Yu Yunguo, Gomez-Cabello Cesar A, Makarova Svetlana, Parte Yogesh, Borna Sahar, Haider Syed Ali, Genovese Ariana, Prabha Srinivasagam, Forte Antonio J
Center for Digital Health, Mayo Clinic, Rochester, MN 55905, USA.
Division of Plastic Surgery, Mayo Clinic, 4500 San Pablo Road, Jacksonville, FL 32224, USA.
Bioengineering (Basel). 2024 Dec 28;12(1):17. doi: 10.3390/bioengineering12010017.
Current clinical care relies heavily on complex, rule-based systems for tasks like diagnosis and treatment. However, these systems can be cumbersome and require constant updates. This study explores the potential of the large language model (LLM), LLaMA 2, to address these limitations. We tested LLaMA 2's performance in interpreting complex clinical process models, such as Mayo Clinic Care Pathway Models (CPMs), and providing accurate clinical recommendations. LLM was trained on encoded pathways versions using DOT language, embedding them with SentenceTransformer, and then presented with hypothetical patient cases. We compared the token-level accuracy between LLM output and the ground truth by measuring both node and edge accuracy. LLaMA 2 accurately retrieved the diagnosis, suggested further evaluation, and delivered appropriate management steps, all based on the pathways. The average node accuracy across the different pathways was 0.91 (SD ± 0.045), while the average edge accuracy was 0.92 (SD ± 0.122). This study highlights the potential of LLMs for healthcare information retrieval, especially when relevant data are provided. Future research should focus on improving these models' interpretability and their integration into existing clinical workflows.

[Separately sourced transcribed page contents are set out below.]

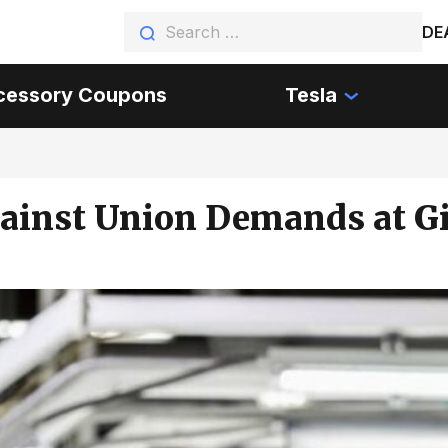
DE
cessory Coupons
Tesla
gainst Union Demands at Gi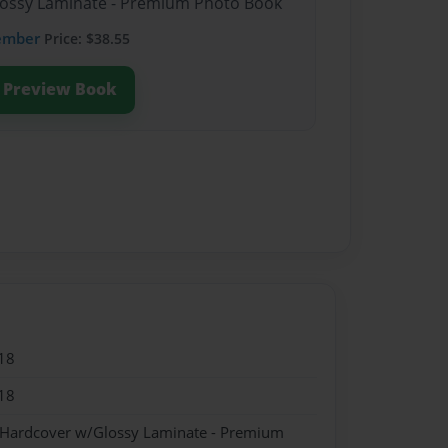
Glossy Laminate - Premium Photo Book
ember
Price: $38.55
Preview Book
18
18
- Hardcover w/Glossy Laminate - Premium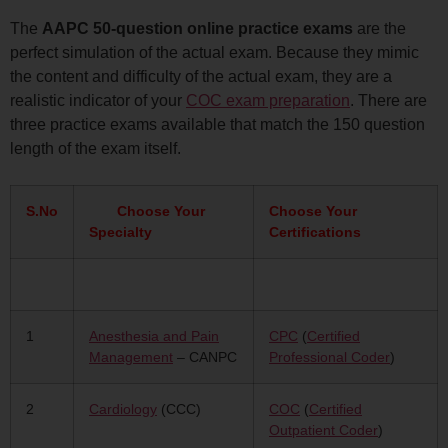
The
AAPC 50-question online practice exams
are the
perfect simulation of the actual exam. Because they mimic
the content and difficulty of the actual exam, they are a
realistic indicator of your
COC exam preparation
. There are
three practice exams available that match the 150 question
length of the exam itself.
S.No
Choose Your
Choose Your
Specialty
Certifications
1
Anesthesia and Pain
CPC
(
Certified
Management
– CANPC
Professional Coder
)
2
Cardiology
(CCC)
COC
(
Certified
Outpatient Coder
)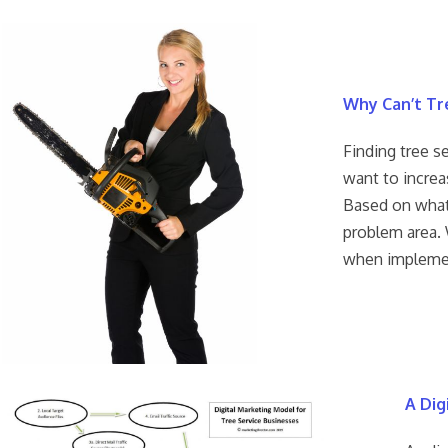
Why Can’t Tr
Finding tree s
want to increa
Based on what
problem area. 
when implemen
A Dig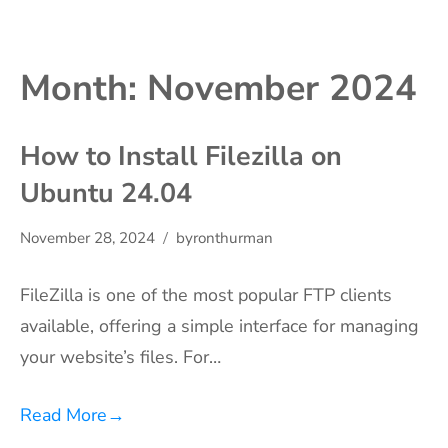
Month:
November 2024
How to Install Filezilla on
Ubuntu 24.04
November 28, 2024
byronthurman
FileZilla is one of the most popular FTP clients
available, offering a simple interface for managing
your website’s files. For…
Read More
→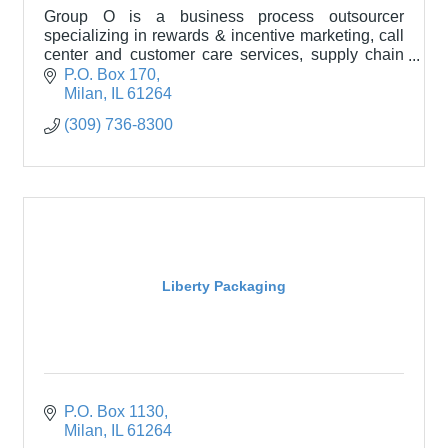
Group O is a business process outsourcer
specializing in rewards & incentive marketing, call
center and customer care services, supply chain
services, and packaging solutions.
P.O. Box 170
Milan
IL
61264
(309) 736-8300
Liberty Packaging
P.O. Box 1130
Milan
IL
61264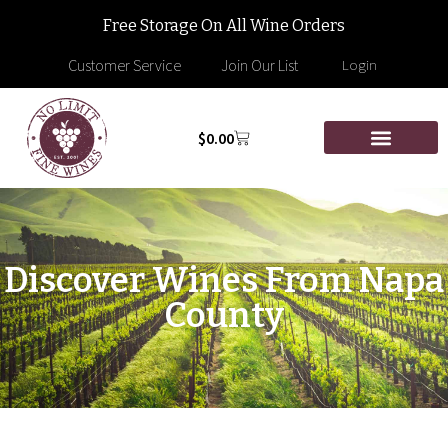
Free Storage On All Wine Orders
Customer Service
Join Our List
Login
$
0.00
Discover Wines From Napa
County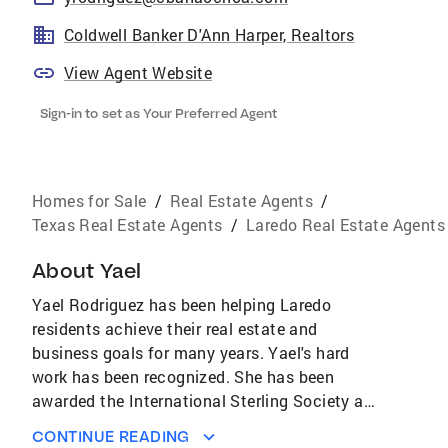
Coldwell Banker D'Ann Harper, Realtors
View Agent Website
Sign-in to set as Your Preferred Agent
Homes for Sale
/
Real Estate Agents
/
Texas Real Estate Agents
/
Laredo Real Estate Agents
About
Yael
Yael Rodriguez has been helping Laredo
residents achieve their real estate and
business goals for many years. Yael's hard
work has been recognized. She has been
awarded the International Sterling Society and
ranked in the top 22% of Coldwell Banker Sales
CONTINUE READING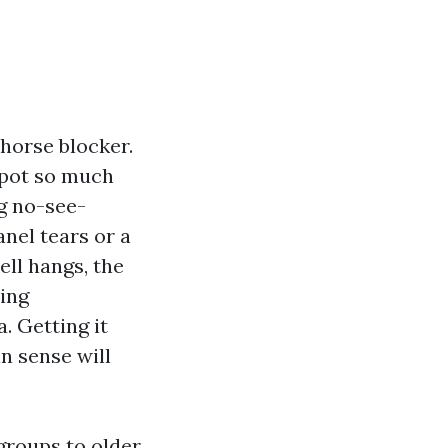
 horse blocker.
spot so much
g no-see-
anel tears or a
ell hangs, the
sing
. Getting it
n sense will
groups to older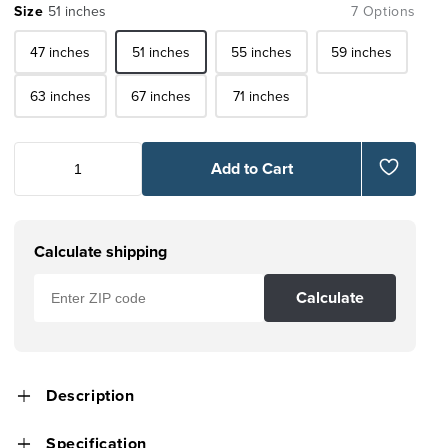
Size
51 inches
7 Options
47 inches
51 inches
55 inches
59 inches
63 inches
67 inches
71 inches
Add to Cart
Calculate shipping
Calculate
Description
Specification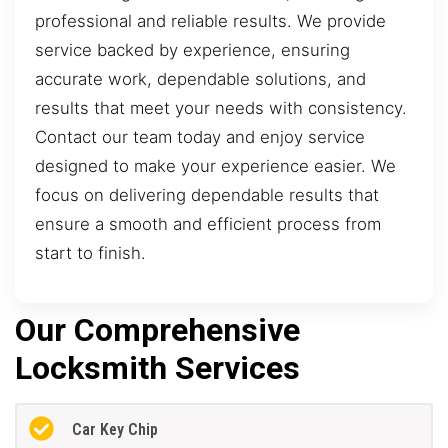
professional and reliable results. We provide
service backed by experience, ensuring
accurate work, dependable solutions, and
results that meet your needs with consistency.
Contact our team today and enjoy service
designed to make your experience easier. We
focus on delivering dependable results that
ensure a smooth and efficient process from
start to finish.
Our Comprehensive
Locksmith Services
Car Key Chip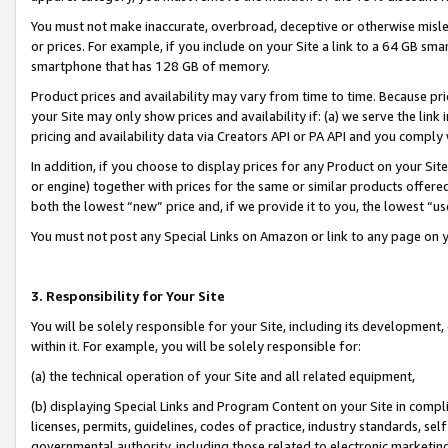
You must not make inaccurate, overbroad, deceptive or otherwise misle
or prices. For example, if you include on your Site a link to a 64 GB sm
smartphone that has 128 GB of memory.
Product prices and availability may vary from time to time. Because pri
your Site may only show prices and availability if: (a) we serve the link 
pricing and availability data via Creators API or PA API and you comply
In addition, if you choose to display prices for any Product on your Si
or engine) together with prices for the same or similar products offer
both the lowest “new” price and, if we provide it to you, the lowest “u
You must not post any Special Links on Amazon or link to any page on 
3. Responsibility for Your Site
You will be solely responsible for your Site, including its development
within it. For example, you will be solely responsible for:
(a) the technical operation of your Site and all related equipment,
(b) displaying Special Links and Program Content on your Site in compl
licenses, permits, guidelines, codes of practice, industry standards, se
governmental authority, including those related to electronic marketin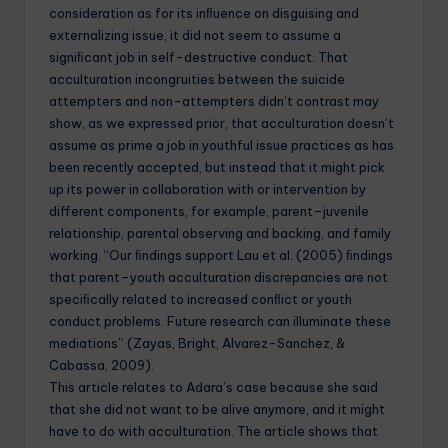
consideration as for its inﬂuence on disguising and
externalizing issue, it did not seem to assume a
signiﬁcant job in self-destructive conduct. That
acculturation incongruities between the suicide
attempters and non-attempters didn’t contrast may
show, as we expressed prior, that acculturation doesn’t
assume as prime a job in youthful issue practices as has
been recently accepted, but instead that it might pick
up its power in collaboration with or intervention by
different components, for example, parent–juvenile
relationship, parental observing and backing, and family
working. “Our ﬁndings support Lau et al. (2005) ﬁndings
that parent–youth acculturation discrepancies are not
speciﬁcally related to increased conﬂict or youth
conduct problems. Future research can illuminate these
mediations” (Zayas, Bright, Alvarez-Sanchez, &
Cabassa, 2009).
This article relates to Adara’s case because she said
that she did not want to be alive anymore, and it might
have to do with acculturation. The article shows that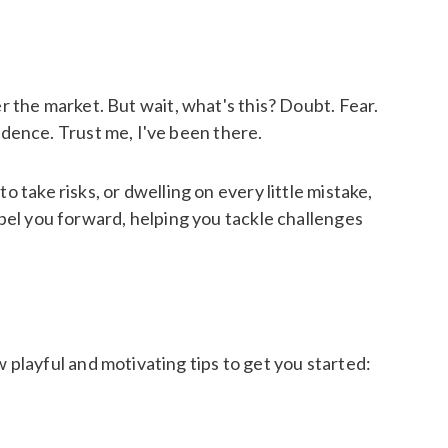
r the market. But wait, what's this? Doubt. Fear.
dence. Trust me, I've been there.
 take risks, or dwelling on every little mistake,
opel you forward, helping you tackle challenges
playful and motivating tips to get you started: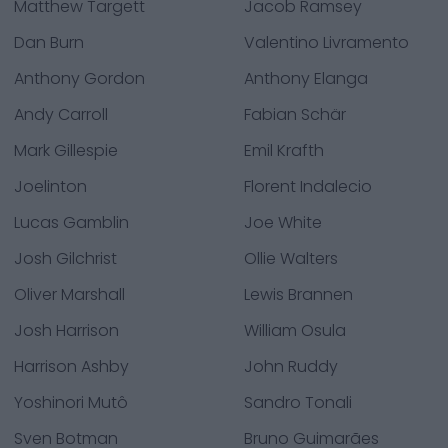
Matthew Targett
Jacob Ramsey
Dan Burn
Valentino Livramento
Anthony Gordon
Anthony Elanga
Andy Carroll
Fabian Schär
Mark Gillespie
Emil Krafth
Joelinton
Florent Indalecio
Lucas Gamblin
Joe White
Josh Gilchrist
Ollie Walters
Oliver Marshall
Lewis Brannen
Josh Harrison
William Osula
Harrison Ashby
John Ruddy
Yoshinori Mutô
Sandro Tonali
Sven Botman
Bruno Guimarães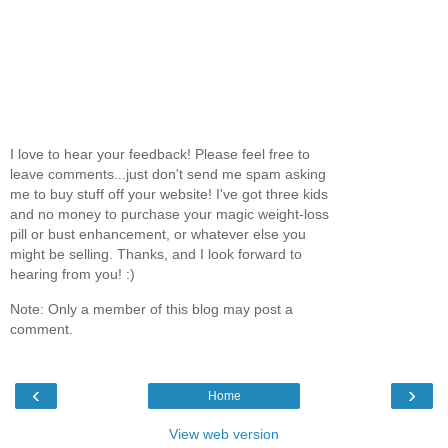
I love to hear your feedback! Please feel free to
leave comments...just don't send me spam asking
me to buy stuff off your website! I've got three kids
and no money to purchase your magic weight-loss
pill or bust enhancement, or whatever else you
might be selling. Thanks, and I look forward to
hearing from you! :)
Note: Only a member of this blog may post a
comment.
‹
›
Home
View web version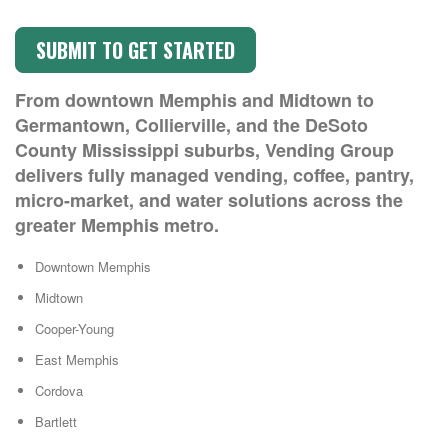
From downtown Memphis and Midtown to
Germantown, Collierville, and the DeSoto
County Mississippi suburbs, Vending Group
delivers fully managed vending, coffee, pantry,
micro-market, and water solutions across the
greater Memphis metro.
Downtown Memphis
Midtown
Cooper-Young
East Memphis
Cordova
Bartlett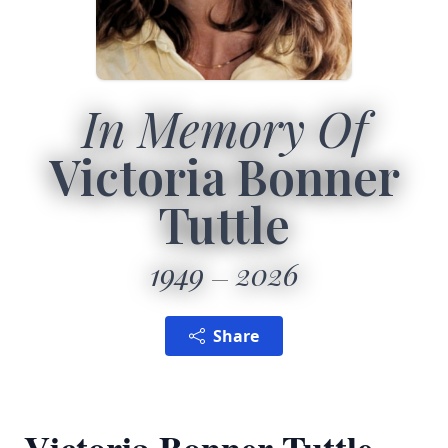
In Memory Of
Victoria Bonner
Tuttle
1949
2026
Share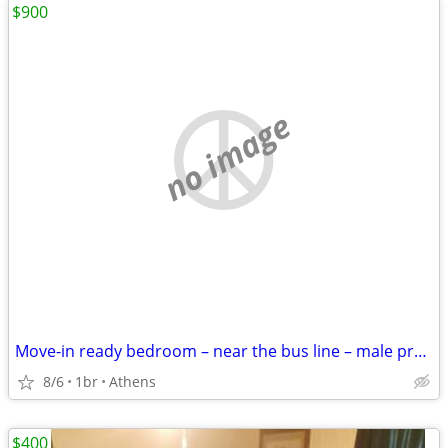
$900
no image
Move-in ready bedroom – near the bus line – male preferred
8/6
1br
Athens
$400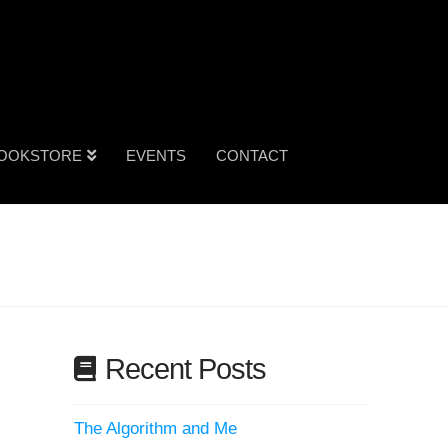
OOKSTORE
EVENTS
CONTACT
Recent Posts
The Algorithm and Me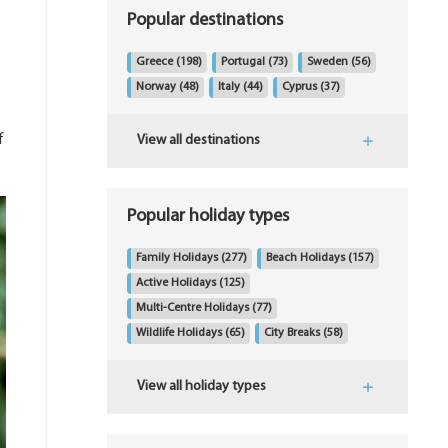
Popular destinations
Greece
(198)
Portugal
(73)
Sweden
(56)
Norway
(48)
Italy
(44)
Cyprus
(37)
f
View all destinations
Popular holiday types
Family Holidays
(277)
Beach Holidays
(157)
Active Holidays
(125)
Multi-Centre Holidays
(77)
Wildlife Holidays
(65)
City Breaks
(58)
View all holiday types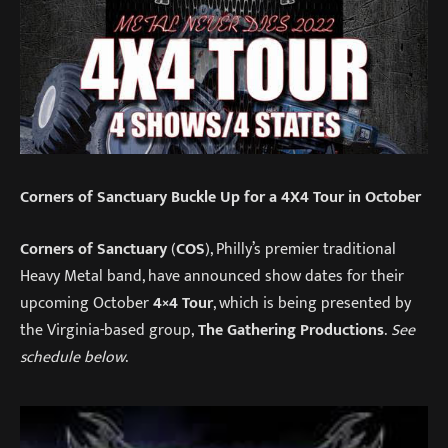
Corners of Sanctuary Buckle Up for a 4X4 Tour in October
Corners of Sanctuary
(
COS
), Philly’s premier traditional
Heavy Metal band, have announced show dates for their
upcoming October
4×4 Tour
, which is being presented by
the Virginia-based group,
The Gathering Productions
.
See
schedule below
.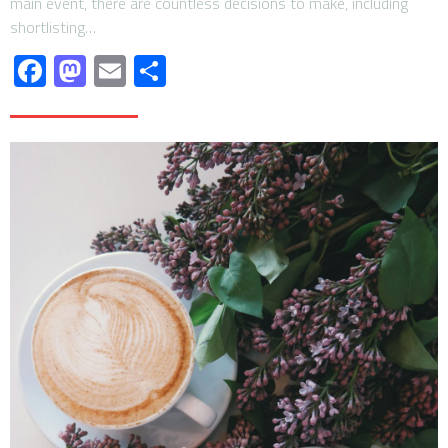
main event, there are countless decisions to make, including
shortlisting…
Facebook
Mastodon
Email
Share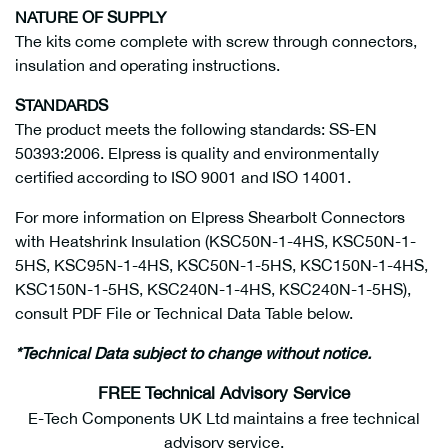
NATURE OF SUPPLY
The kits come complete with screw through connectors,
insulation and operating instructions.
STANDARDS
The product meets the following standards: SS-EN
50393:2006. Elpress is quality and environmentally
certified according to ISO 9001 and ISO 14001.
For more information on Elpress Shearbolt Connectors
with Heatshrink Insulation (KSC50N-1-4HS, KSC50N-1-
5HS, KSC95N-1-4HS, KSC50N-1-5HS, KSC150N-1-4HS,
KSC150N-1-5HS, KSC240N-1-4HS, KSC240N-1-5HS),
consult PDF File or Technical Data Table below.
*Technical Data subject to change without notice.
FREE Technical Advisory Service
E-Tech Components UK Ltd maintains a free technical
advisory service.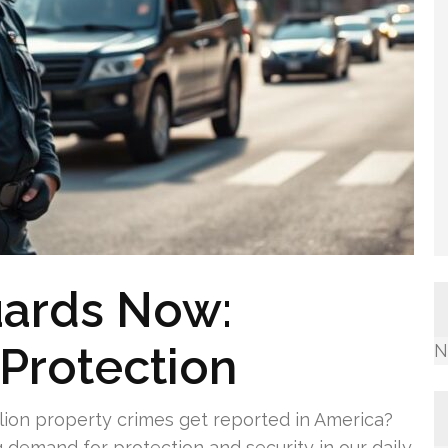
uards Now:
Protection
N
lion property crimes get reported in America?
g demand for protection and security in our daily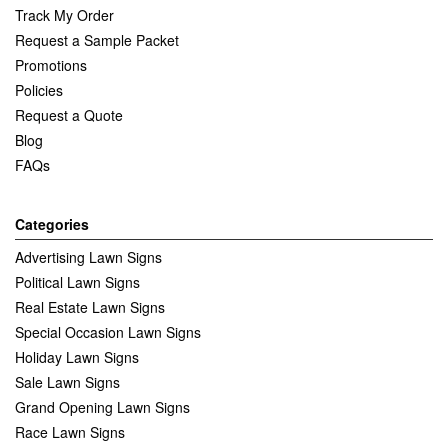
Track My Order
Request a Sample Packet
Promotions
Policies
Request a Quote
Blog
FAQs
Categories
Advertising Lawn Signs
Political Lawn Signs
Real Estate Lawn Signs
Special Occasion Lawn Signs
Holiday Lawn Signs
Sale Lawn Signs
Grand Opening Lawn Signs
Race Lawn Signs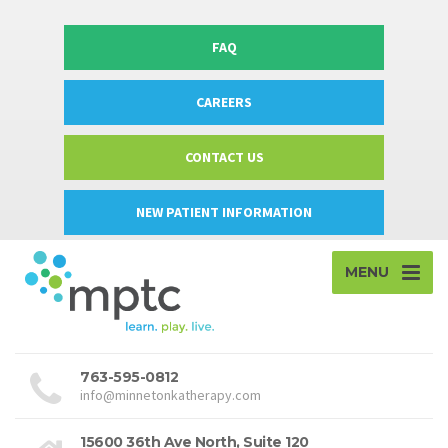
FAQ
CAREERS
CONTACT US
NEW PATIENT INFORMATION
MENU
763-595-0812
info@minnetonkatherapy.com
15600 36th Ave North, Suite 120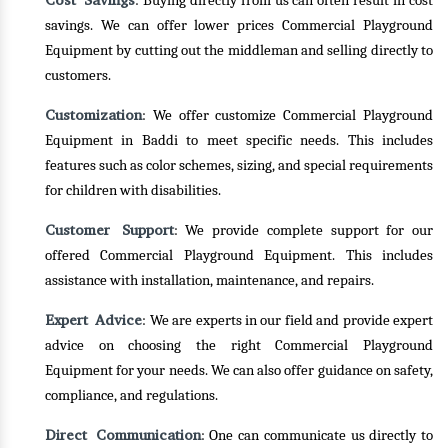
Cost Savings
: Buying directly from us can often result in cost
savings. We can offer lower prices Commercial Playground
Equipment by cutting out the middleman and selling directly to
customers.
Customization
: We offer customize Commercial Playground
Equipment in Baddi to meet specific needs. This includes
features such as color schemes, sizing, and special requirements
for children with disabilities.
Customer Support
: We provide complete support for our
offered Commercial Playground Equipment. This includes
assistance with installation, maintenance, and repairs.
Expert Advice
: We are experts in our field and provide expert
advice on choosing the right Commercial Playground
Equipment for your needs. We can also offer guidance on safety,
compliance, and regulations.
Direct Communication
: One can communicate us directly to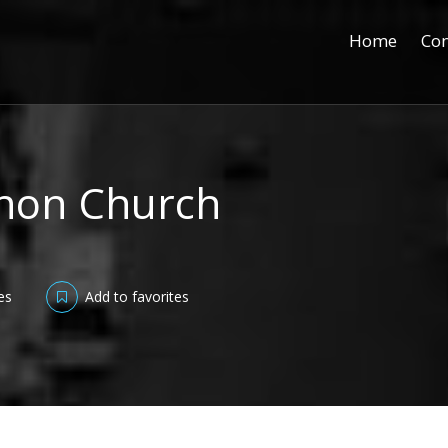
Home
Con
anon Church
es
Add to favorites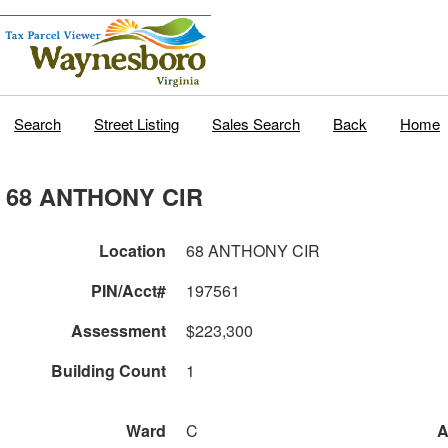
Search
Street Listing
Sales Search
Back
Home
68 ANTHONY CIR
Location
68 ANTHONY CIR
PIN/Acct#
197561
Assessment
$223,300
Building Count
1
Ward
C
A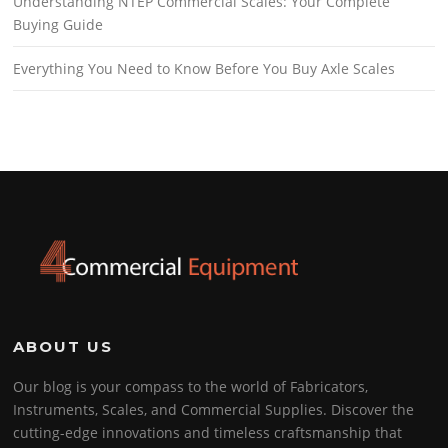
Understanding NTEP Commercial Scales: Your Complete
Buying Guide
Everything You Need to Know Before You Buy Axle Scales
ABOUT US
Our blog is your compass to the world of Fabricators,
Instruments, Scales, and Commercial Supplies. Discover the
cutting-edge innovations and timeless craftsmanship that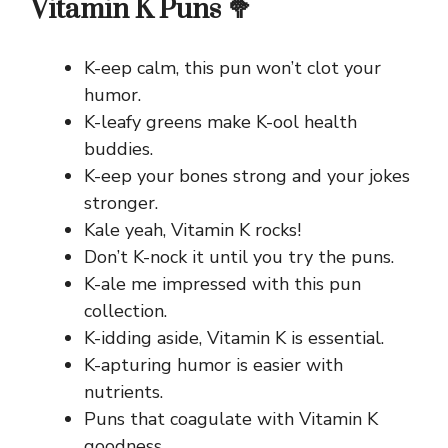
Vitamin K Puns 🥦
K-eep calm, this pun won’t clot your
humor.
K-leafy greens make K-ool health
buddies.
K-eep your bones strong and your jokes
stronger.
Kale yeah, Vitamin K rocks!
Don’t K-nock it until you try the puns.
K-ale me impressed with this pun
collection.
K-idding aside, Vitamin K is essential.
K-apturing humor is easier with
nutrients.
Puns that coagulate with Vitamin K
goodness.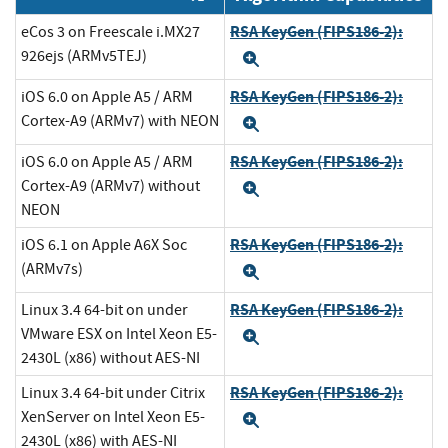
RSA KeyGen (FIPS186-2):
eCos 3 on Freescale i.MX27
926ejs (ARMv5TEJ)
Expand
RSA KeyGen (FIPS186-2):
iOS 6.0 on Apple A5 / ARM
Cortex-A9 (ARMv7) with NEON
Expand
RSA KeyGen (FIPS186-2):
iOS 6.0 on Apple A5 / ARM
Cortex-A9 (ARMv7) without
Expand
NEON
RSA KeyGen (FIPS186-2):
iOS 6.1 on Apple A6X Soc
(ARMv7s)
Expand
RSA KeyGen (FIPS186-2):
Linux 3.4 64-bit on under
VMware ESX on Intel Xeon E5-
Expand
2430L (x86) without AES-NI
RSA KeyGen (FIPS186-2):
Linux 3.4 64-bit under Citrix
XenServer on Intel Xeon E5-
Expand
2430L (x86) with AES-NI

当前的临床护理在诊断和治疗等任务中严重依赖复杂的、基于规则的系统。然而,这些系统可能很繁琐,需要不断更新。本研究探讨了大语言模型(LLM)LLaMA 2解决这些局限性的潜力。我们测试了LLaMA 2在解释复杂临床过程模型(如梅奥诊所护理路径模型(CPM))以及提供准确临床建议方面的性能。LLM使用DOT语言在编码路径版本上进行训练,用SentenceTransformer对其进行嵌入,然后呈现假设的患者病例。我们通过测量节点和边的准确性来比较LLM输出与真实情况之间的令牌级准确性。LLaMA 2能够准确检索诊断结果,建议进一步评估,并基于路径提供适当的管理步骤。不同路径的平均节点准确性为0.91(标准差±0.045),而平均边准确性为0.92(标准差±0.122)。本研究突出了大语言模型在医疗信息检索方面的潜力,尤其是在提供相关数据时。未来的研究应专注于提高这些模型的可解释性及其与现有临床工作流程的整合。